Jan Kuciak: Murdered Slovakia journalist remembered
- Published
Thousands have attended protest rallies across Slovakia in memory of murdered journalist Jan Kuciak and his fiancée, shot in a targeted killing a year ago.
He had been investigating alleged corruption linked to Italian organised crime - a story which would, after his death, bring down the government.
About 25,000 people rallied in the capital Bratislava.
It remains unclear who ordered the killing of Kuciak and Martina Kusnirova, both aged 27 at the time.
While the Bratislava rally was very much an act of remembrance for them - there were Slovak chorales and a sermon by a priest - it was also a political protest.
Demonstrators cheered as organisers called on the political old guard to resign - a group including former Prime Minister Robert Fico, who remains an MP and head of the governing party.
One of the first to speak was Jan's father Jozef. "Everyone can make their own judgement about what kind of democracy we're living in, and from whom we should seek justice," he said.
"We come to acknowledge the death of two young people that should never have happened," said one man. "We want change and we want to protest."
Protests were held in more than 50 towns and cities across Slovakia.
It was the first such targeted killing of a journalist in Slovak history.
Three men and a woman are in custody.

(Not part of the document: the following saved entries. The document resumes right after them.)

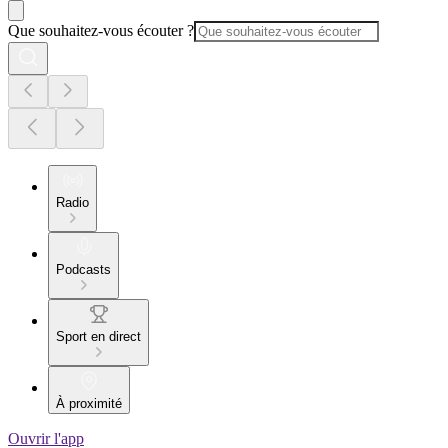
Que souhaitez-vous écouter ?
Radio
Podcasts
Sport en direct
À proximité
Ouvrir l'app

The Slovak authorities, who refer to the suspects by initials only, say three are accused of first-degree murder.
But the prosecutor is still working on the case, and there is no date set yet for a trial.
No fear of danger
The Slovak media, which name the suspects in full, have described their alleged roles in detail: who watched the couple's home in the small town of Velka Maca; who drove the Citroen Berlingo car; who fired the Luger 9mm that killed them, first Kusnirova with a single bullet to the temple and then Kuciak with two rounds to the chest.
"Two days before Jan's murder, I sent him a text asking if he felt in danger and offering to hide him," said Peter Bardy, editor-in-chief of aktuality.sk, the news outlet which employed Kuciak as an investigative reporter.

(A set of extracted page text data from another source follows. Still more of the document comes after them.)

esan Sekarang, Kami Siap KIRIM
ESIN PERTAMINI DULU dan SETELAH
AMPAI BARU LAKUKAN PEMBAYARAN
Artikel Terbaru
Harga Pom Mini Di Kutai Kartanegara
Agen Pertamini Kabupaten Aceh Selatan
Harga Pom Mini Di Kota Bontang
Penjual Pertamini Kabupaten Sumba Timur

"He texted back to say no, he didn't have this problem. And two days afterwards he was killed.
"Every day I still wonder about that conversation."
One year on, there is still a small shrine to Jan and Martina on the ground floor of the nondescript high-rise building in Bratislava that houses Aktuality's editorial offices. Three dozen red candles sit on a clean white tablecloth, illuminating framed black and white photographs of the pair.
It's a reminder that as well as being an event that convulsed Slovak society - Prime Minister Robert Fico resigned after three weeks of mass demonstrations - the deaths were a personal tragedy.
Kuciak was young, idealistic, and well-liked. The pair were due to be married in the spring. Kusnirova, an archaeologist, was buried in her wedding dress.
Ask any journalist, or indeed anybody in Slovakia, and no-one believes that 44-year-old "AZ" - the glamorous Italian-Slovak translator alleged by prosecutors to have paid a former police officer €50,000 (£43,000) to murder Kuciak - is the person who ultimately ordered the killing.
Kuciak wrote about many things - corrupt Slovak businessmen, EU subsidy and VAT fraud, and Calabria's notorious 'Ndrangheta crime syndicate and its attempts to cultivate ties with Slovak politicians.
But he never wrote about AZ.
'Guardians of democracy'
Across town, at the journalism faculty of Bratislava's Comenius University, the first class of the spring semester started with a minute's silence for the pair.
The room was full of MA students attending a lecture on investigative journalism.
"Journalists have this immense power to change things," said Alena Markova, a 23-year-old student from the spa town of Piestany.
"We are constantly told we are the guardians of democracy in the state. That is something that drives us to be better, to study, to be journalists."
Most of her fellow students said they planned to attend the anniversary rallies on Thursday.
None appeared intimidated by Kuciak's killing.